Official code of VolRecon (CVPR 2023)
MIT License
134 stars 15 forks source link

Questions about source views #2

Closed GuangyuWang99 closed 1 year ago

GuangyuWang99 commented 1 year ago

Hi, thanks for the excellent work! Here I have a small question regarding the term 'source views' used in this project.

According to the code, the image to be rendered (denoted as 'gt-color' for brevity) is also included in 'source views', which means that the model aims to aggregate 'gt-color' itself along with some neighbor views to render the 'gt-color'. If this is the case, I wonder how can the efficacy of rgb-render-loss be gauranteed? Since the view transformer simply needs to pick the gt-color and gives zero weights to all other views. However, as suggested in Tab. 4 of the original paper, pure rgb-render-loss still delivers a reasonable result with a chamfer of 2.04.

Could you please clarify more on this point? Thanks in advance!

FangjinhuaWang commented 1 year ago

The training is similar to IBRNet and sparseneus, only neighboring views (i.e. 'source views') are used to render color and depth at a query viewpoint. (i.e. 'reference view')

GuangyuWang99 commented 1 year ago

Sorry for the misunderstanding! After carefully checking the code again, I do find that in training the definition of 'reference view' and 'source views' follows the convention of MVSNet (i.e. 'pair.txt'). When performing geometry reconstruction, the reference-view and source views are jointly taken as inputs (Line 249 & 250 in 'dtu_test_sparse.py'), which is the same as MVS methods. However, the reference view should be removed if we want to test the novel-view synthesis performance, in a way similar to IBRNet.

FangjinhuaWang commented 1 year ago

During sparse reconstruction, we render depth and rgb at a 'virtual' viewpoint that is around a given view. During full view reconstruction, since we evaluate depth map metric and view synthesis (in supp.), we render depth and rgb at the reference view and do not use the gt rgb at reference view (i.e. source view only). These are all discussed in the paper.

SeaBird-Go commented 1 year ago

@FangjinhuaWang , sorry to ask quesions in this closed issue again. I also feel confused about the views. I want to know what the exact meanings of sparse reconstruction and full view reconstruction?

From the paper, I know the sparse reconstruction means we only use very few (3 in paper) to reconstruct the mesh. But the mesh maybe not a 360 degree complete mesh, right?

And from the Sec. 4.2, I guess the full view reconstruction means you use all of the 49 depth maps, and then fuse them into a point cloud to compute the metrics. But in the novel view syntheis (in supp.), you mentioned that you only use 4 input views to do rendering using the same dataset settings as full view reconstruction. So what the meanings of the 4 input views?

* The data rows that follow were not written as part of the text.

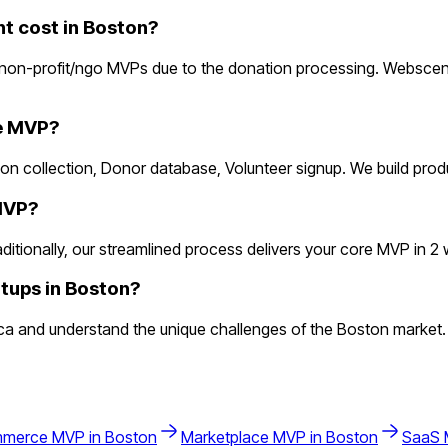
 cost in Boston?
non-profit/ngo MVPs due to the donation processing. Webscens
he MVP?
ion collection, Donor database, Volunteer signup. We build pro
 MVP?
ionally, our streamlined process delivers your core MVP in 2 wee
tups in Boston?
a and understand the unique challenges of the Boston market.
mmerce
MVP in
Boston
Marketplace
MVP in
Boston
SaaS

FangjinhuaWang commented 1 year ago

Let's say the 49 viewpoints are: I0, I1, ... I48. In full view reconstruction, we render rgb and depth at each viewpoint. During rendering for each viewpoint, we choose 4 source views as input. For example, when rendering I0, we may use the four known images I1, I2, I3 and I4. When rendering I10, we may use another set of known images, e.g. I8, I9, I11, I12. In experiment, we use the four views with highest view selection score.

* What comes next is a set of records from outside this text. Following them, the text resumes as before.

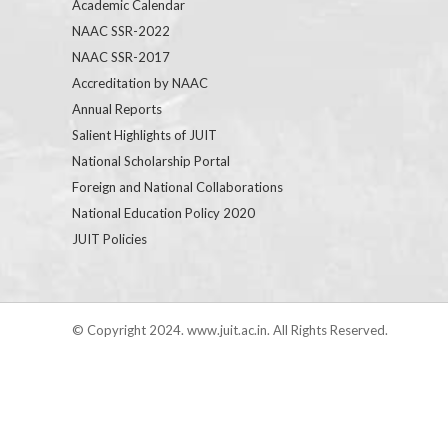
Academic Calendar
NAAC SSR-2022
NAAC SSR-2017
Accreditation by NAAC
Annual Reports
Salient Highlights of JUIT
National Scholarship Portal
Foreign and National Collaborations
National Education Policy 2020
JUIT Policies
© Copyright 2024. www.juit.ac.in. All Rights Reserved.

SeaBird-Go commented 1 year ago

Thanks for your quickly reply! It makes me understand the full view reconstruction very well.

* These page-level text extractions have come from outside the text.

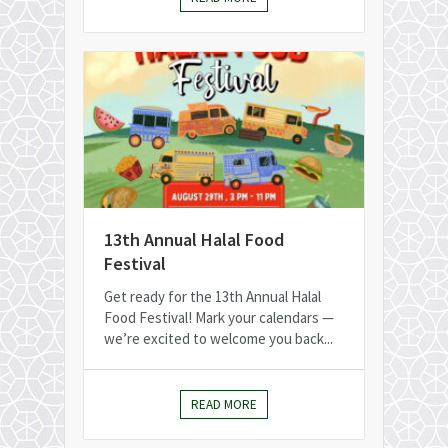
13th Annual Halal Food
Festival
Get ready for the 13th Annual Halal
Food Festival! Mark your calendars —
we’re excited to welcome you back...
READ MORE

BTW, during the sparse view reconstruction, you only use 3 input views, and try to fit the SRDF to infer the rendering rgb and depth maps. So I want to ask why you need to define a virtual rendering viewpoint by shifting the original camera coordinate frame for d = 25mm along its x-axis. Just to validate whether the learned model could adapt to different viewpoints?

FangjinhuaWang commented 1 year ago

If we render at a given viewpoint I_0, then the projected 2D features in this viewpoint will always be the same for all samples along a ray. Since the pipeline is similar as novel view synthesis, we need to render at 'novel viewpoints'. The offset d=25mm is randomly chosen and is reasonable to form a stereo rig. If d is too large, then there will exist huge occlusion. You can adjust this value, render more virtual views and then fuse all of the depth maps.